If, on the other hand, the concentration of calcium ions is longer lived due to the secondary influx, even longer-term processes are set in motion. For example, the mollecule protein kinase C (PKC) moves from the cytosol into the cell membrane where its effectiveness as a phosphoryllator increases. This translocation of a mollecule is presumably a slower processes - slow to build and slow to decay.
All of these events, if they occur, contribute to the continued elevation of the EPSP above its normal resting level. A burst of APs give rise to a transient increase in the EPSP known as post-tetanic potentiation (PSP). If the longer term processes are initiated, the effect is not transitory in the sense that the elevated EPSP may last for several minutes to hours. This is an intermediate-term potentiation (ITP). Finally, if the calcium ion concentration is sustained long enough to effect the translocation of PKC, the elevated EPSP may last for days. This model corresponds with the phenomenon of long-term potentiation (LTP) [c.f. Paul Kelly's Mechanisms Regulating Synaptic Plasticity in Brain].
The model also involves even longer term processes such as the increase in protein synthesis (perhaps ion channel components) that takes place in the cell body (shown as a second compartment under the synaptic compartment and separated by a dashed line). Protein synthesis and transport operates over much longer time scales (as compared with the realtime events associated with the arrival of APs). Additionally, protein denaturing and removal is a relatively slow process so that the accumulation of protein factors that effect the efficacy of the synapse must be long-term.
Finally, Alkon raises the possiblity for really long-term processes which involve the activation of some genes due to second messenger systems activated by the long term location of PKC in the membrane. Such activation involves the integration of presumably different proteins or other structural components which can physically alter the morphology of dendritic compartments. Addmittedly this area is speculative, but some evidence for it has been reported.

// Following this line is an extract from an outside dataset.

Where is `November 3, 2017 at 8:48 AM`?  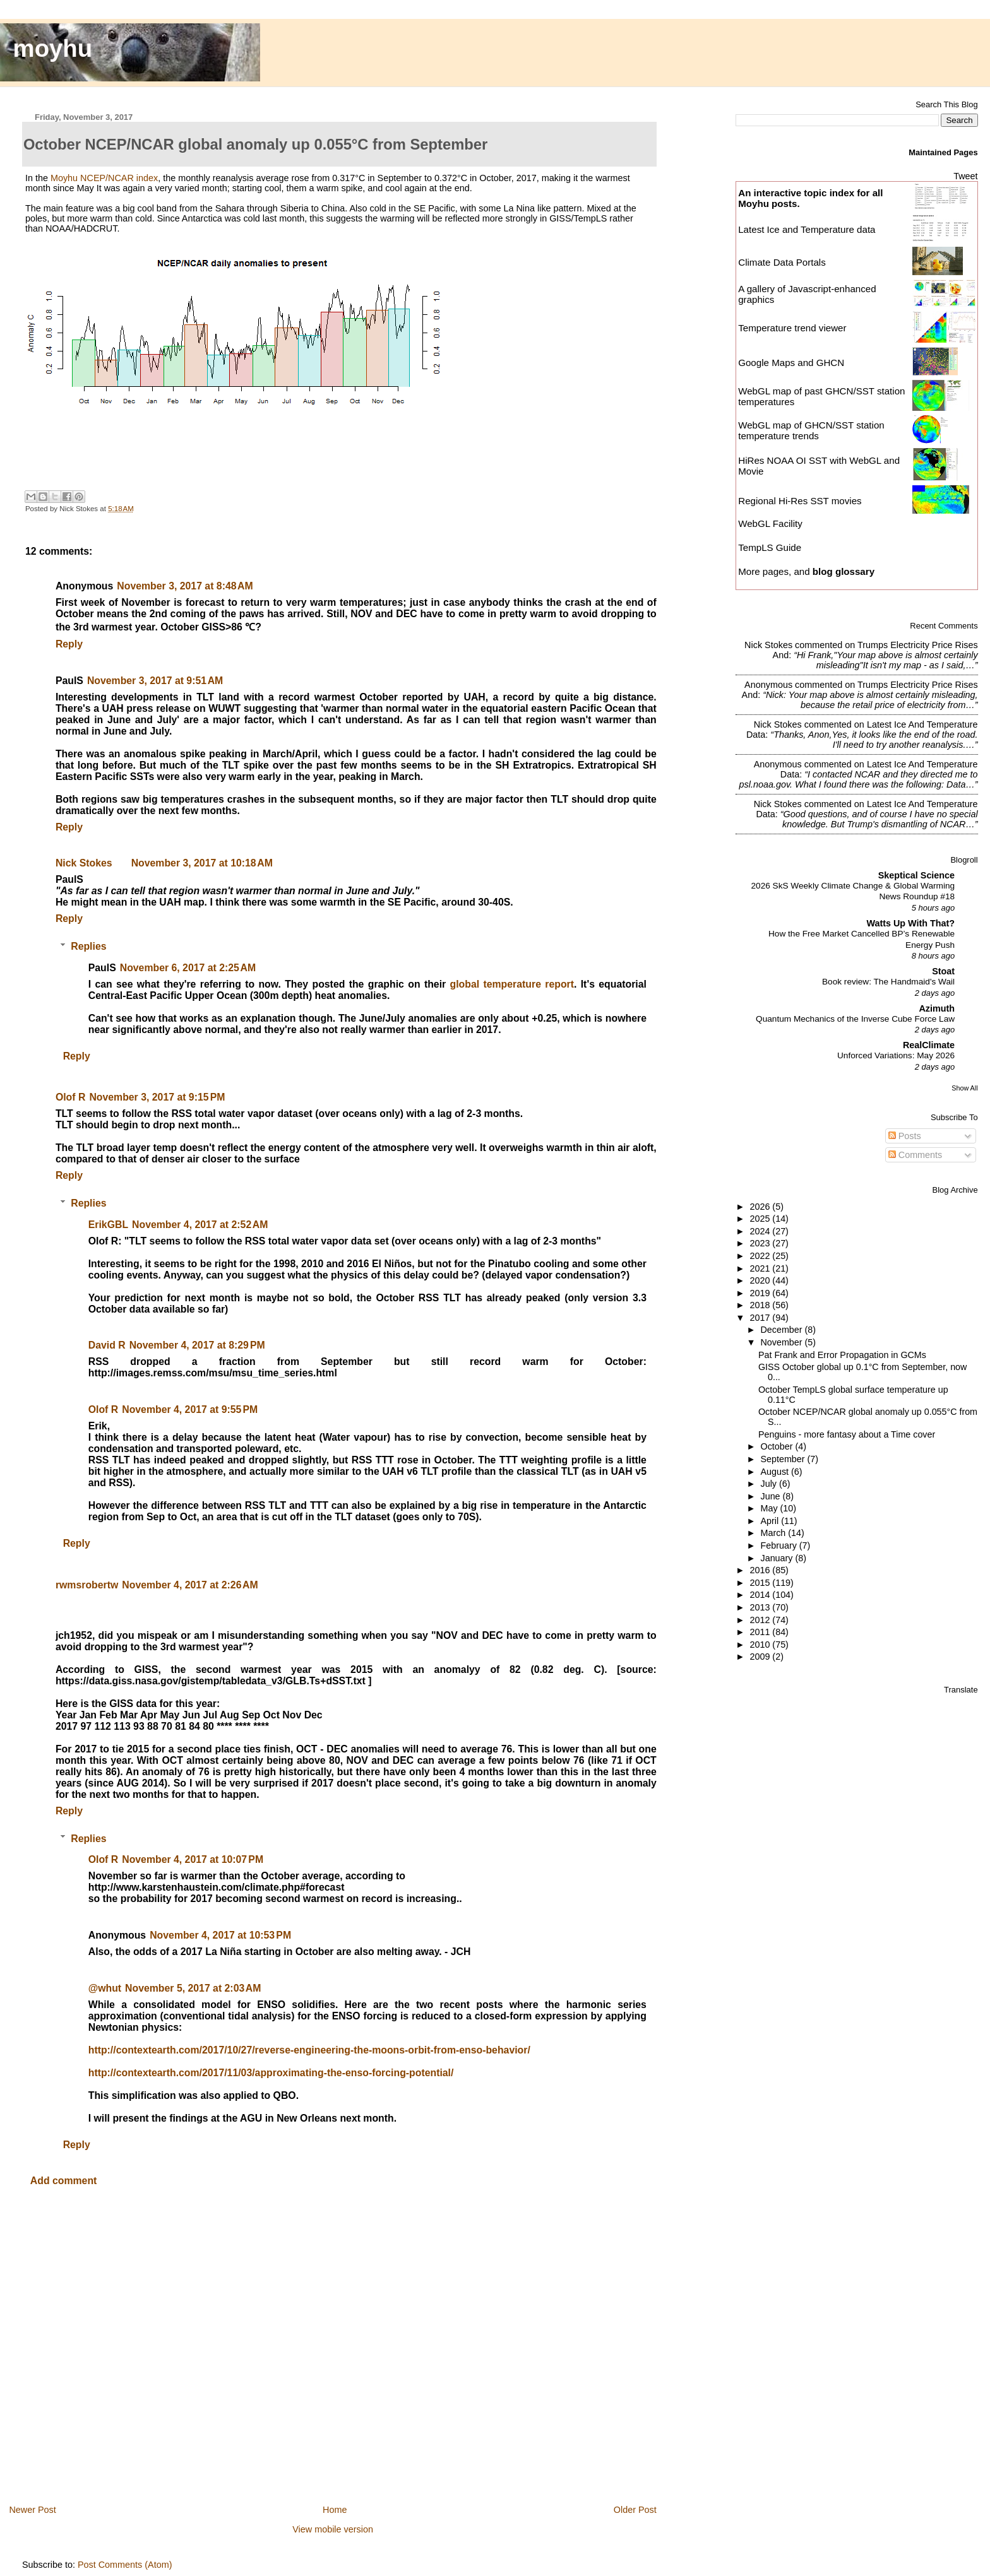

Clearly the role of multi-time scale processes in effecting the responsiveness of synapses is an important element in memory traces that extend in time.
The adaptrode is a computational model of principles seen in the biological model. It is not an exact homological mapping from biology to computation. There are several dynamical models of integrate-and-fire neurons involving considerable details of ion channels that are meant to be close representations of real neurons. The adaptrode is not that kind of model. What I have sought to capture was the computational essence of adpativity and apply it to the case of synaptic processing. None the less some homology is in evidence.
For example, the response of the adaptrode (Eq. 5) is roughly equivalent to the EPSP (roughly because it does not itself stay elevated after fall-off in input signal). The concentration of calcium ions is approximated by the level-0 weight, w0. It can also be seen that the other biophysical processes that contribute to extending the reduced outflux of potassium ions are represented in higher level weights. Each weight in the vector of a single adaptrode has both increase (alpha) and decrement (delta) constants corresponding to the kinetic constants associated with the biophysical processes.